3 Fakta Soal Dilema Palang Pintu Kereta Liar

3 Fakta Soal Dilema Palang Pintu Kereta Liar

Herdi Alif Al Hikam - detikFinance
Jumat, 01 Jul 2022 07:00 WIB
Perlintasan sebidang liar/Herdi Alif Alhikam
Foto: Perlintasan sebidang liar/Herdi Alif Alhikam
Jakarta -

Eksistensi palang pintu kereta liar jadi polemik. Di Jakarta dan sekitarnya saja kehadiran palang pintu liar masih sering ditemui di sepanjang rel kereta api.

Pada dasarnya, kehadiran palang pintu liar ini melanggar aturan. Dalam aturan yang ada, hanya perlintasan sebidang yang resmi saja yang boleh beroperasi. Sementara yang liar harus ditertibkan dan harus ditutup.

Namun realitanya, kebanyakan perlintasan sebidang yang liar dibuat dan digunakan untuk keperluan masyarakat sekitar jalur kereta api. Penutupan perlintasan liar pun seringkali diprotes, bahkan ada yang berujung dengan pembukaan paksa oleh masyarakat.

SCROLL TO CONTINUE WITH CONTENT

Terlepas dari polemik yang terjadi, nyatanya masih banyak orang yang menggantungkan nasibnya pada palang pintu liar ini. Berikut ini 3 faktanya.

1. Dibutuhkan Masyarakat

Meski jelas-jelas dilarang dan sering jadi biang kerok kecelakaan, nyatanya masih banyak perlintasan sebidang liar bermunculan. Dari penelusuran detikcom, di kawasan Citayam, Depok, berjejer lintasan sebidang liar yang dikelola secara swadaya oleh masyarakat.

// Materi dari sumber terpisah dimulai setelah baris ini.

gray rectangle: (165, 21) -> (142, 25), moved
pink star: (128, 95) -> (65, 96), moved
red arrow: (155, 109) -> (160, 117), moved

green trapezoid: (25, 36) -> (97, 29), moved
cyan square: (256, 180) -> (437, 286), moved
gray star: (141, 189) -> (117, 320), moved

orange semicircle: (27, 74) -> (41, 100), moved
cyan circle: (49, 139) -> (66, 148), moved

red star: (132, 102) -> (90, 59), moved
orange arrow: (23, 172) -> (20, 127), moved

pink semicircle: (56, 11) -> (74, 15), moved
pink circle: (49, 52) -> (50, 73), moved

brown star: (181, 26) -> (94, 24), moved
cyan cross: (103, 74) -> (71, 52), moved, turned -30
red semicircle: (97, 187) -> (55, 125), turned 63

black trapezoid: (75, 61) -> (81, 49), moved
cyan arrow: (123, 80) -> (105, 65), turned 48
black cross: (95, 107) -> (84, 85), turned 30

Bahkan, dalam jarak sekitar 2 kilometer saja nampak terlihat ada 3 perlintasan liar berjejeran di kawasan tersebut.

ADVERTISEMENT

Salah satu dari 3 perlintasan itu adalah perlintasan liar Rawa Geni yang sempat menjadi lokasi kecelakaan tabrakan antara kereta Commuter Line dan sebuah mobil. Beruntungnya, kala itu tak ada korban jiwa. Namun yang jelas, perlintasan itu sempat ditutup pemangku kepentingan kereta api, tetapi atas kesepakatan warga perlintasan itu pun dibongkar dan dibuka kembali.

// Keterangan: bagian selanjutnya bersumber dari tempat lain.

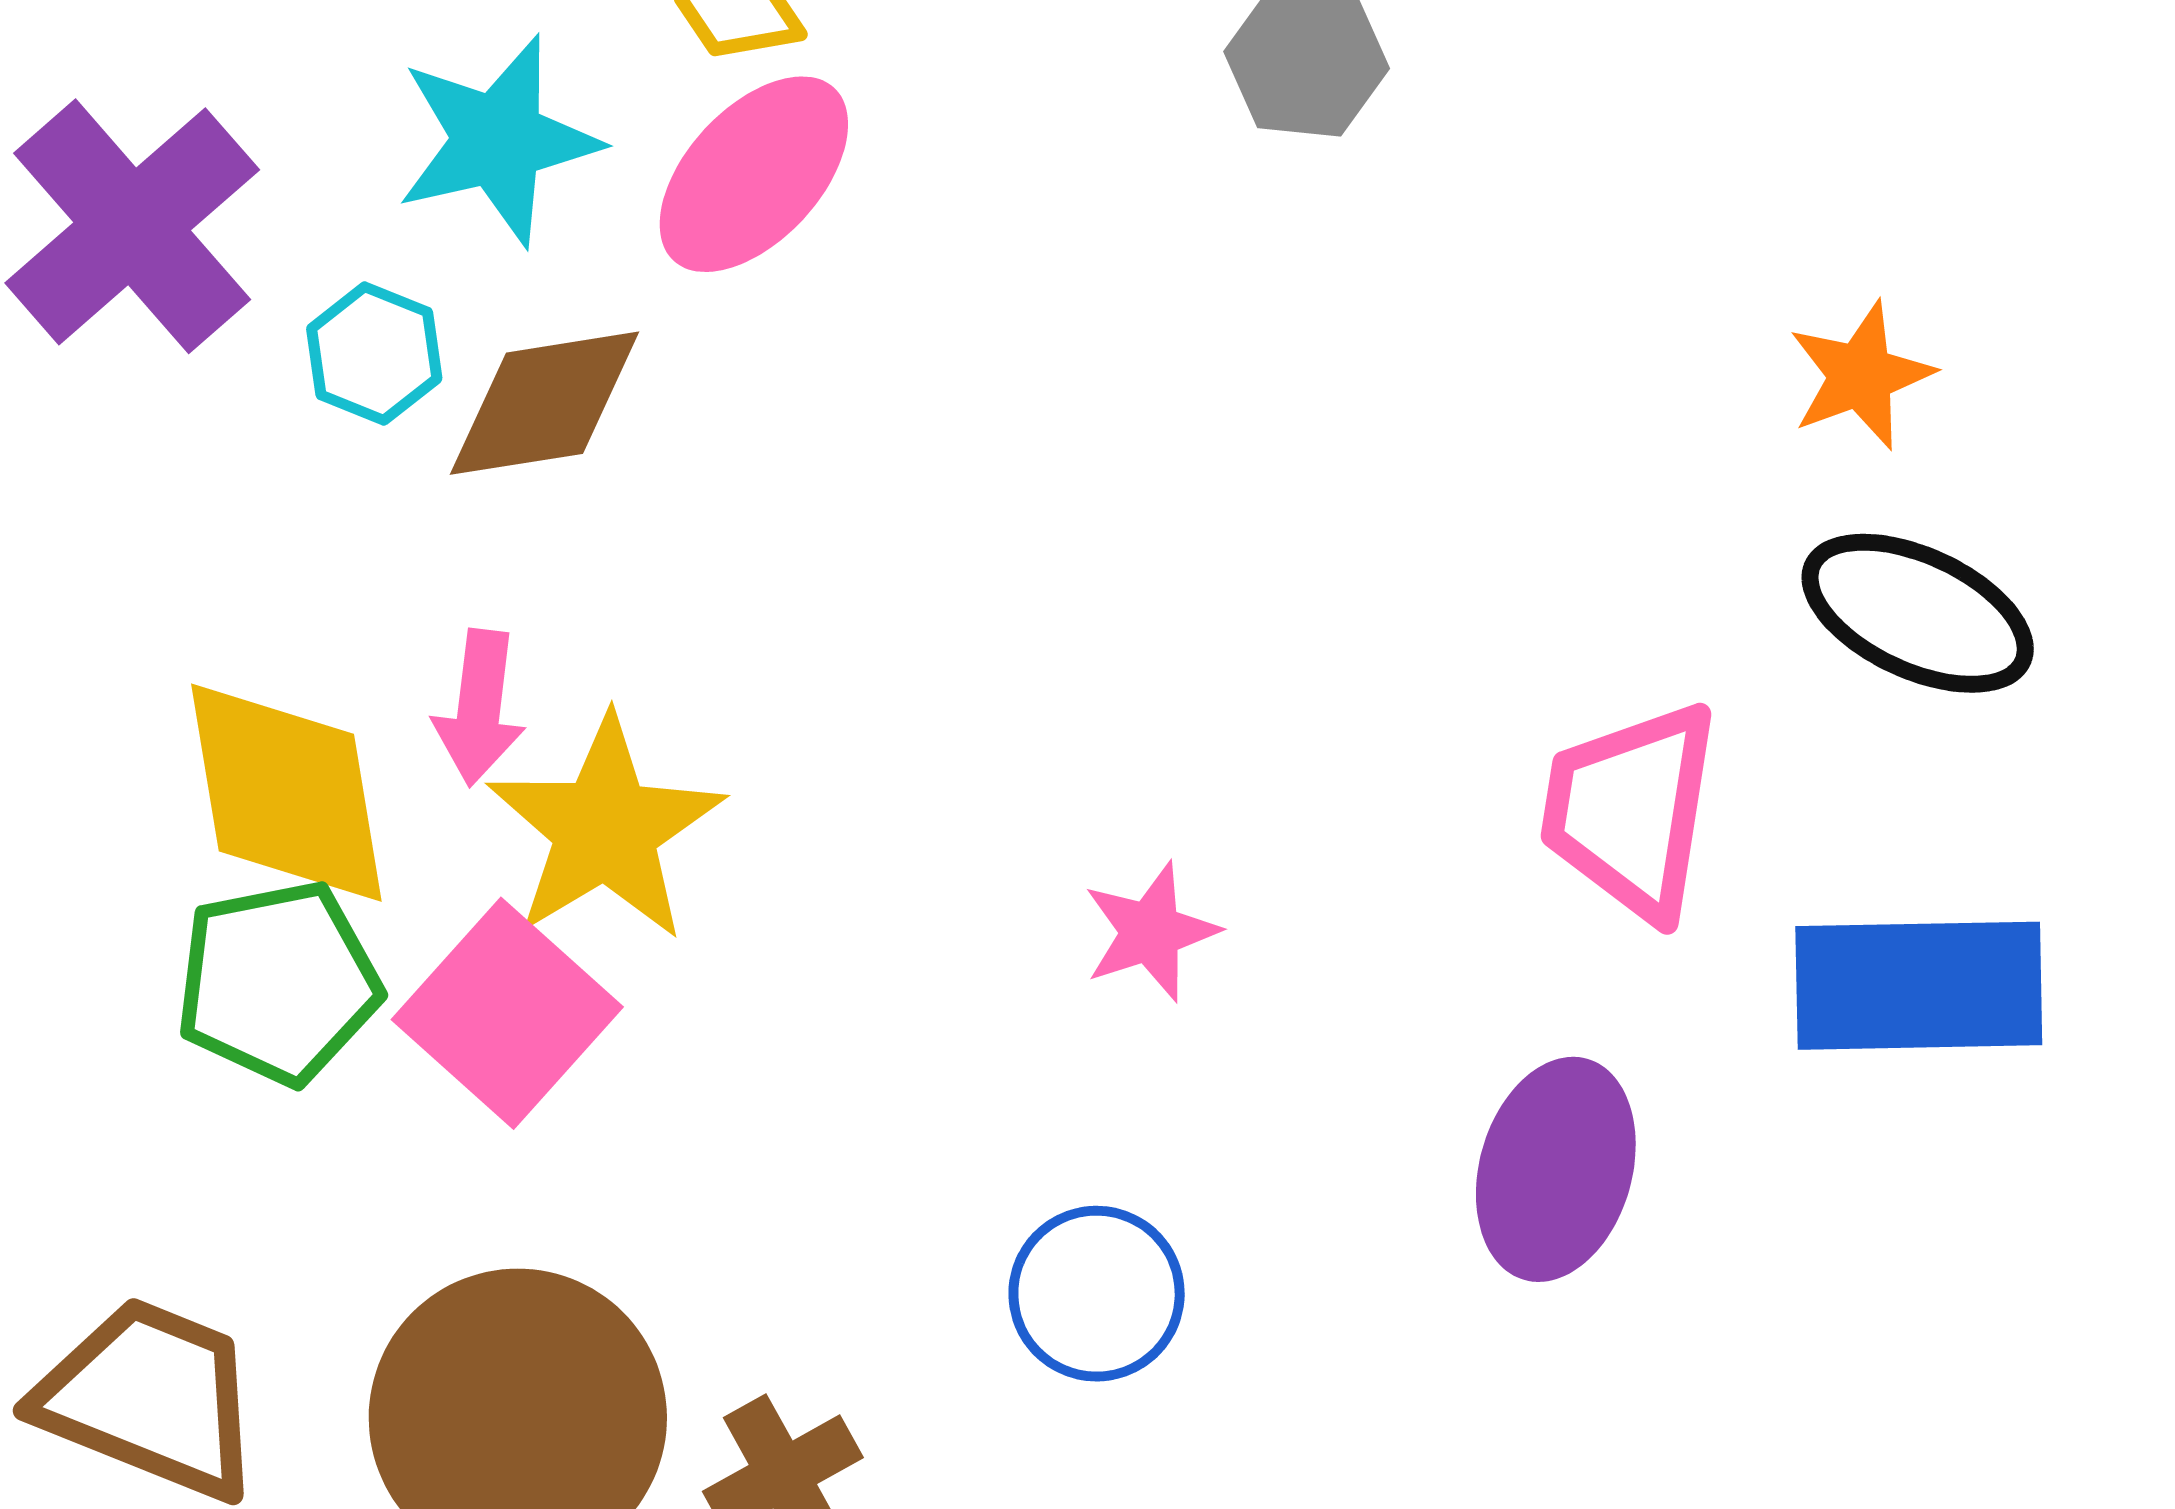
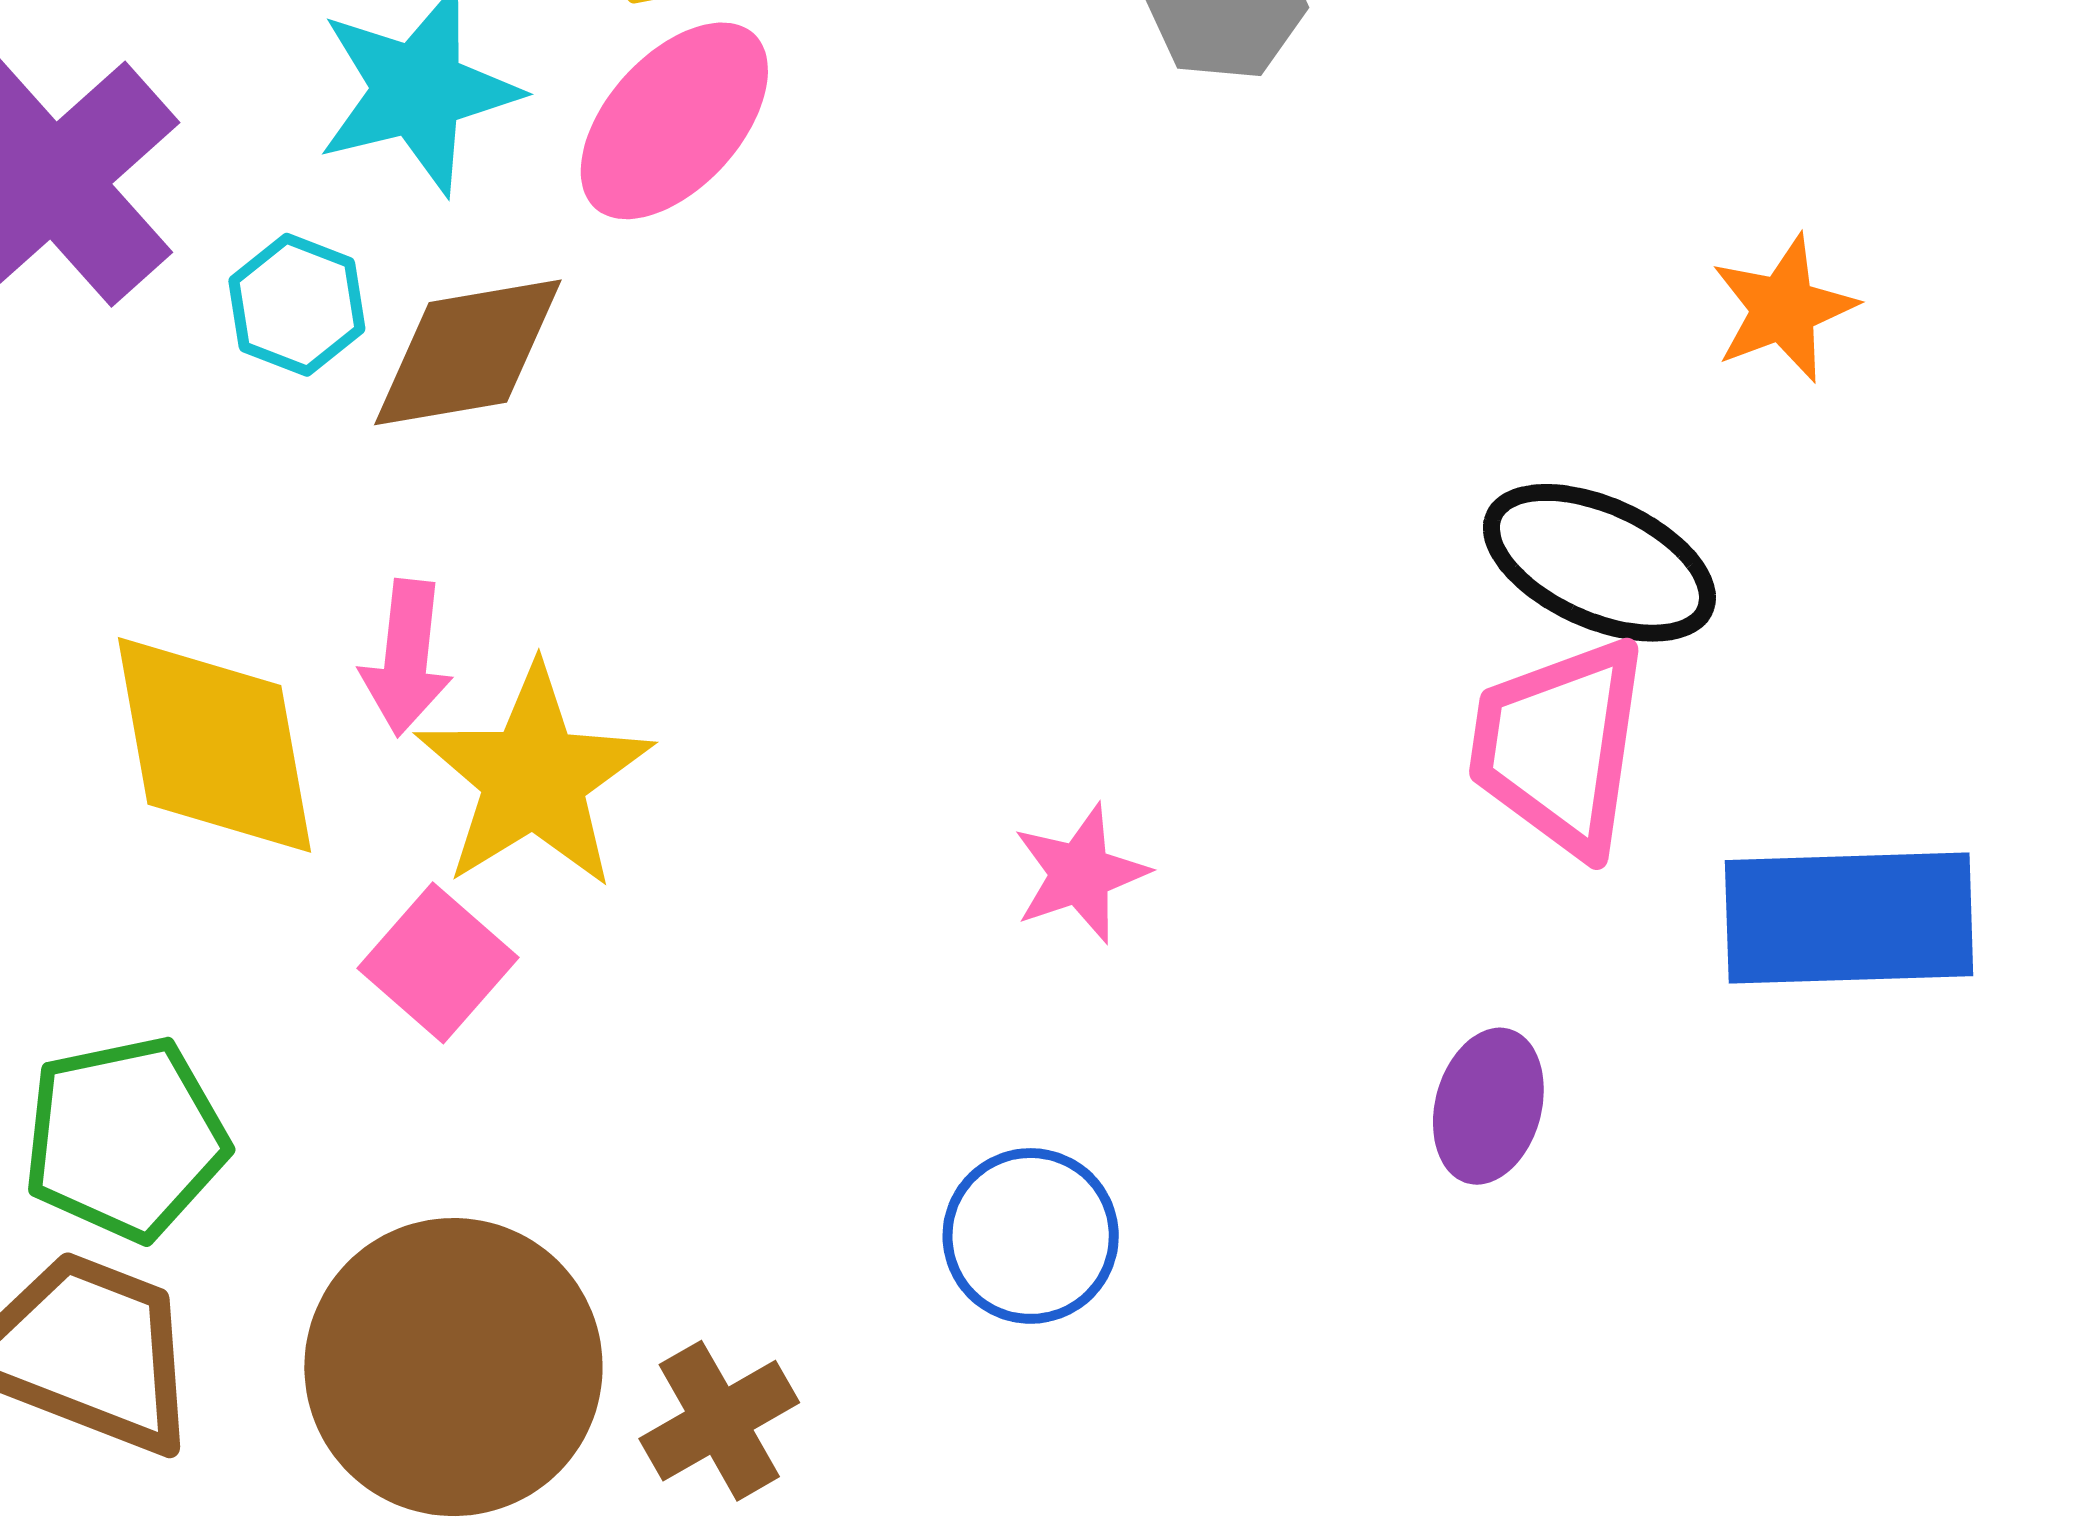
black ellipse: (1918, 613) -> (1599, 563), moved
green pentagon: (278, 983) -> (125, 1138), moved
pink square: (507, 1013) -> (438, 963), size x0.7
purple ellipse: (1556, 1169) -> (1488, 1106), size x0.7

detikcom sempat berbincang dengan penjaga di salah satu perlintasan liar di kawasan Citayam, tepatnya di Gang SMP Ratu Jaya. Menurut pengakuan Femri, penjaga palang pintu di Gang SMP, perlintasan sebidang yang dijaga olehnya memang sangat dibutuhkan masyarakat.

Femri menolak apabila imbas dari kecelakaan Rawa Geni, perlintasan sebidang yang dijaga olehnya harus ikut-ikutan ditutup. Biar begitu, sejauh ini meskipun perlintasan yang dijaganya ilegal, belum ada kabar atau arahan untuk ditutup.

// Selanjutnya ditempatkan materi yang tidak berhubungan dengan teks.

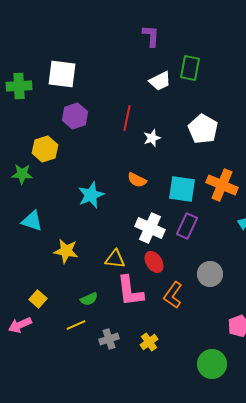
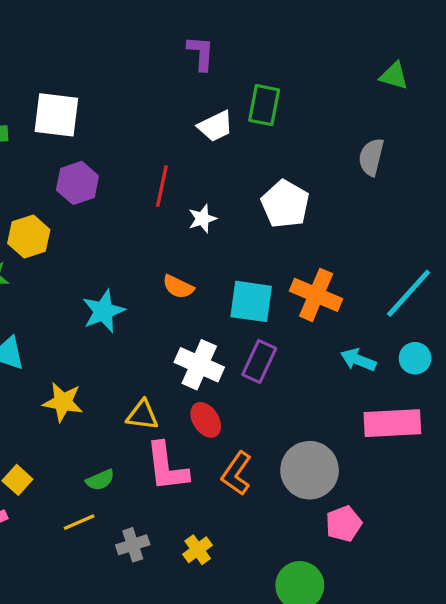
gray circle: (210, 274) -> (310, 470), moved, size x1.4

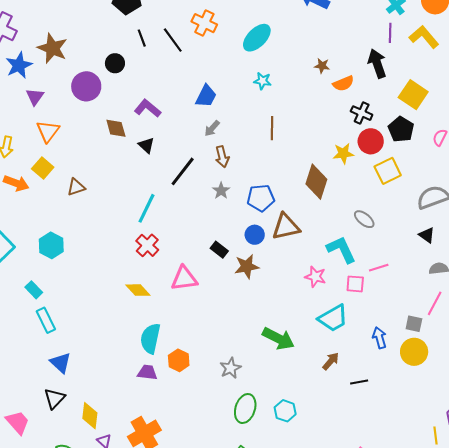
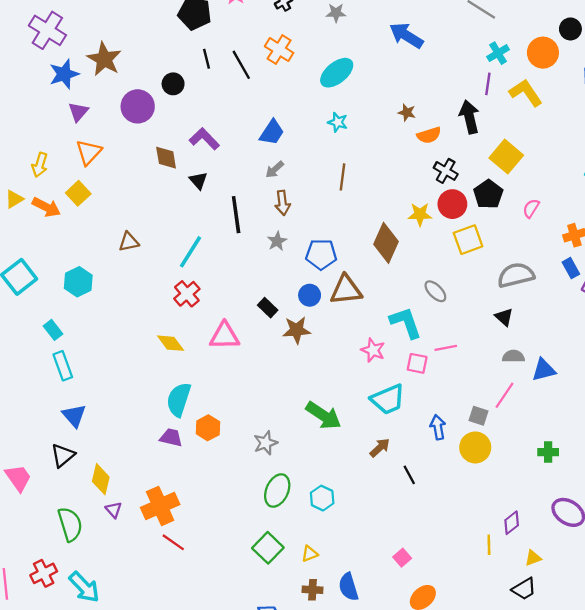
black line: (183, 171) -> (236, 215), turned -52
brown triangle: (76, 187) -> (129, 242), moved
black line: (359, 382) -> (409, 475), turned 66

"Kalau mau ditutup ya mesti lihat dulu nih, ini ada sekolahan, ada kampung juga kan. Kalau ditutup kagak ada akses lagi kan. Nah kita mau gimana? Masak mau lompat kita? Entar kejadian lebih bahaya lagi," ujar Femri kala ditemui detikcom saat sedang berjaga, Rabu (29/6/2022).

Sebagai perlintasan liar, Femri tak menampik perlintasan yang dijaganya memang ilegal dan sudah risikonya harus ditutup.

Dia juga menyadari perlintasan yang dijaganya cukup membahayakan, hanya saja perlu dibicarakan secara mendalam bila mau ditutup.

"Wajar sih kalau ilegal mau ditutup, apalagi kalau, amit-amit ya, di sini ada kejadian (kecelakaan). Dibilang aman juga nggak aman banget, yang jaga aja saya manual-manual aja. Cuma sekali lagi, nggak bisa asal tutup harus ada omongan ke warga," tutur Femri.

"Saya juga kan kerja keras di sini jagain. Panas-panas, ujan-ujanan juga, tanggung jawab saya gede juga," katanya.

Setali tiga uang, Rusfendi, penjaga palang pintu di perlintasan sebidang liar di Gang Kembang juga menyebutkan hal yang sama. Katanya, perlintasan sebidang sangat dibutuhkan masyarakat sebagai jalan akses. Cukup sering juga bila jalan utama Citayam macet ataupun jalan di kawasan Dipo macet, perlintasan yang dijaganya pun jadi jalan alternatif.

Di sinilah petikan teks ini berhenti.